FACEモード(FACEドア9がFACE吹出口5を開く)が選択されると、設定温度に応じて温度調節された空調空気がFACE吹出口5より車室内へ吹き出される。この時、冷風バイパスドア12を閉じた状態で温度設定されていると、冷風バイパスドア12の開度に応じてFACE吹出温度を変更できる。つまり、冷風バイパスドア12が開くと、冷媒蒸発器10で冷却された冷風の一部がヒータコア11をバイパスしてFACE吹出口5へ流れるとともに、温風シャットドア13の開度が小さくなって温風量が低減するため、その分、FACE吹出温度を下げることができる。更に、冷風バイパスドア12を全開すると、温風シャットドア13が全閉するため、FACE吹出温度を最大冷房温度(MAXCOOL)まで下げることができる。
【0015】
その後、冷風バイパスドア12が開いている状態で、吹出口モードの変更によりFACEドア9がFACE吹出口5を閉じると、FACEドア9の空気上流側圧力が上昇して、ヒータコア11をバイパスした冷風が温風通路15を逆流しようとする。これにより、図2に示すように、温風シャットドア13に逆風圧が加わり、その逆風圧を受けて温風シャットドア13が温風通路15を閉じる。この温風シャットドア13は、上述した連結リンク16の機能により、冷風バイパスドア12の開度位置に係わらず、逆風圧を受けた時に温風通路15を閉じることができる。
【0016】
(本実施例の効果)
本実施例の空調ユニット2では、連結リンク16の機能により、温風シャットドア13が逆風圧を受けた時には、冷風バイパスドア12の開度位置に係わらず温風通路15を閉じることができる。これにより、ヒータコア11をバイパスした冷風が温風通路15を逆流して他の吹出口へ流れることを防止でき、他の吹出口の吹出温度が変化することを防ぐことができる。

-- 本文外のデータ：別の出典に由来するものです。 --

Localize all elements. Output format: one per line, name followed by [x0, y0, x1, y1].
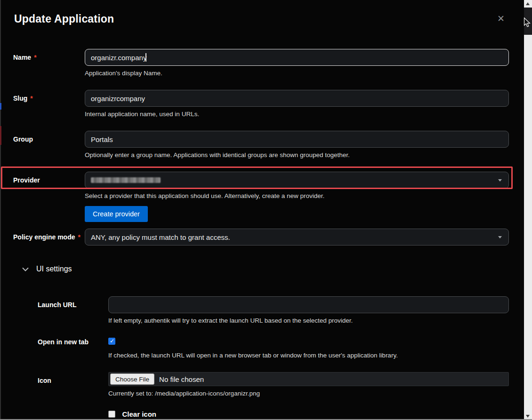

また、温風シャットドア13を冷風の逆流防止ドアとしても使用できるため、従来の様に、冷風バイパスドア12と温風シャットドア13の他に専用の逆流防止ドアを設ける必要がない。これにより、部品点数を低減してコストダウンを図ることができ、且つ専用の逆流防止ドアを設置するスペースが不要であるため、空調ユニット2を小型化できる。
【0017】
なお、上記実施例では、FACEドア9がFACE吹出口5を閉じた時に生じる逆風圧によって温風シャットドア13が閉じるように説明しているが、FACEドア9がFACE吹出口5を開いている状態(吹出口モードは変更していない)でも、FACE吹出口5に具備される可動グリルを閉めた場合でも、上記実施例の場合と同様に温風シャットドア13が閉じることで冷風の逆流を防止することができる。
【図面の簡単な説明】
【図1】冷風バイパスドアと温風シャットドアを示すユニット断面図である。
【図2】逆風圧を受けた時の温風シャットドアを示すユニット断面図である。
【図3】空調ユニットの全体図である。
【図4】逆流防止ドアが開いている状態を示す空調ユニットの図面である。
【図5】逆流防止ドアが閉じている状態を示す空調ユニットの図面である。
【符号の説明】
5 FACE吹出口
10 冷媒蒸発器
11 ヒータコア
12 冷風バイパスドア
13 温風シャットドア
14 冷風通路
15 温風通路
16 連結リンク(連結手段)
16b 他方のピン(ピン)
17 リンク溝

Claims (2)

  1. 乗員の上半身に向けて空気を吹き出すフェイス吹出口と、
    送風空気を冷却する冷媒蒸発器と、この冷媒蒸発器で冷却された空気を加熱するヒータコアと、
    前記冷媒蒸発器から前記ヒータコアをバイパスして前記フェイス吹出口に通じる冷風通路と、
    前記ヒータコアから前記フェイス吹出口に通じる温風通路と、
    前記フェイス吹出口を開閉するFACEドアと、
    前記冷風通路を開閉できる冷風バイパスドアと、
    前記温風通路を開閉できる温風シャットドアと、
    前記冷風バイパスドアと前記温風シャットドアとを可動的に連結して、前記冷風バイパスドアと前記温風シャットドアとを移動可能な範囲内で相対移動可能とする連結手段とを備え、
    前記連結手段は、前記冷風バイパスドアが開く方向へ作動する時には、前記温風シャットドアを前記冷風バイパスドアの作動方向へ押圧して前記温風シャットドアを閉じる方向へ作動させ、
    前記冷風バイパスドアが閉じる方向へ作動する時には、前記温風シャットドアの相対移動を可能とし、前記FACEドアが開いた時には前記フェイス吹出口へ向かって流れる送風空気の圧力によって前記温風シャットドアを開く方向へ作動することを許容する一方で、前記FACEドアが閉じて前記温風シャットドアが逆風圧を受けた時には、前記冷風バイパスドアの開度位置に係わらず、前記温風シャットドアが閉じることを許容することを特徴とする車両用空調装置。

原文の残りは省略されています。